Not my ring. No, that was already (almost) taken care of by Johnny at the moment of proposal when he dropped (and quickly caught) my ring on the edge of a boat. But my necklaces - the ones I wore on THE day - went missing.
For my wedding, I wanted to accessorize with very delicate, layered necklaces in gold. I hadn’t seen it done before, and it sounded beautiful and so feminine in my head. I spent the weeks and months leading up to the wedding collecting necklaces of varying lengths, and on wedding day, with my dress on, I chose three from my jewelry stand (one of the perks of being married at home and using your bedroom as the dressing room) that layered perfectly in three different lengths.
Much to my dismay, the gold chains against my very fair skin were barely visible in the photos, and I have no idea if they read as poorly in real life or not. Yet I still liked the concept, liked that it was different and liked that I chose to do that.
But weeks later, after an overnight stay in a hotel for a work event, two of them were gone - likely left behind on the hotel countertop, I surmised, in my rush to get out the door.
One of the necklaces, the longest of the three, was a very delicate gold chain dotted with satellite beads that had actually broken during the wedding reception. My Maid of Honor Sammie quickly tied it in a knot behind my neck and no one was the wiser. The second of the lost pieces was a quatrefoil pendant, symbolic of good luck, given to me by Sammie as a bridal shower gift.
I struggled with having lost them because of the sentimentality of the gift and the wedding day, not to mention the sense that I was completely losing my mind. And then, in a quick search of my belongings, I found them… somewhere… and put the concern out of my mind for several weeks.

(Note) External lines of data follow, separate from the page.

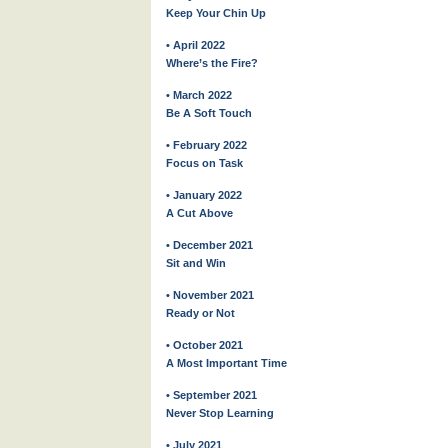
Keep Your Chin Up
• April 2022
Where’s the Fire?
• March 2022
Be A Soft Touch
• February 2022
Focus on Task
• January 2022
A Cut Above
• December 2021
Sit and Win
• November 2021
Ready or Not
• October 2021
A Most Important Time
• September 2021
Never Stop Learning
• July 2021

But I couldn’t find them again. And I couldn’t remember where I thought I had seen them. And I started to second guess whether I had actually located them or if it had happened inside a dream, the kind of dream that resolves a stressful issue for you but without actually impacting reality.
I started to get nervous. And I started having recurring dreams that I had found them, only to wake up - and realize that the first incident was likely also a dream. And I started to get desperate. I tried to come to terms with the disappointing reality that they were lost and I would never see them again. I thought to myself that if I could find them, I would never wear them again - I clearly couldn’t be trusted to take such sentimental trinkets out on the town with an everyday outfit. But I didn’t think I would find them, so I began to go through the paces of making mental penance. Much, much worse things had happened in the year leading up to the wedding, but this one was on me - I messed up.

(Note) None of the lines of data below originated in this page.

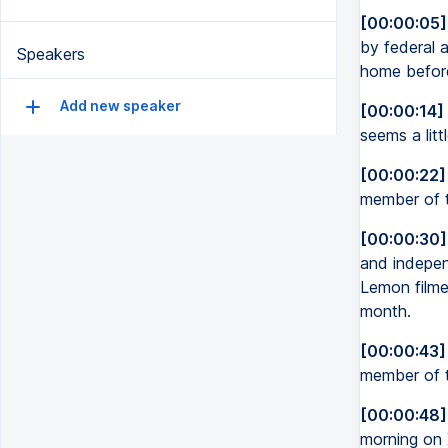
[00:00:05]
by federal 
Speakers
home before
Add new speaker
[00:00:14]
seems a litt
[00:00:22]
member of 
[00:00:30]
and indepen
Lemon filmed
month.
[00:00:43]
member of t
[00:00:48]
morning on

Finally, three weeks after the fated hotel stay and the morning after yet another infuriating dream, I resolved to contact the hotel, if for no other reason than to receive some closure on the incident. I attached pictures of the necklaces (not from my wedding of course, they couldn’t have seen them…sigh...) and asked if they had turned up in the lost and found.
I received the reply that evening, while running around packing for yet another work trip. The hotel hadn’t found them, the concierge said. She copied hotel security in her reply. It seemed like kind of a big deal. The concierge was kind enough to act like she cared, and the fact that they weren’t there left a small mental and emotional door open for me to imagine that they were somewhere else. I was sad but satisfied that I had finally reached out.
Not five minutes after receiving the reply, as I went through my cosmetics for packing, I picked up a small fabric pouch, and what happened next was my recurring dream once again - but this time in real life. I felt something very small inside the pouch, very delicate, and barely there - just barely. I rubbed the fabric between my fingers and felt just the slightest catch. I caught my breath as I looked inside. My dream had literally happened: there they were, a tangled mess, but there.
True to my word, I won’t wear these necklaces again - I can’t risk going through the stress and self-shaming of having misplaced them one more time. I am going to see about putting them in a shadowbox and adding them to my sunroom photo wall, both to protect them and to enshrine the bizarre experience of something precious lost, dreamed found, and then found.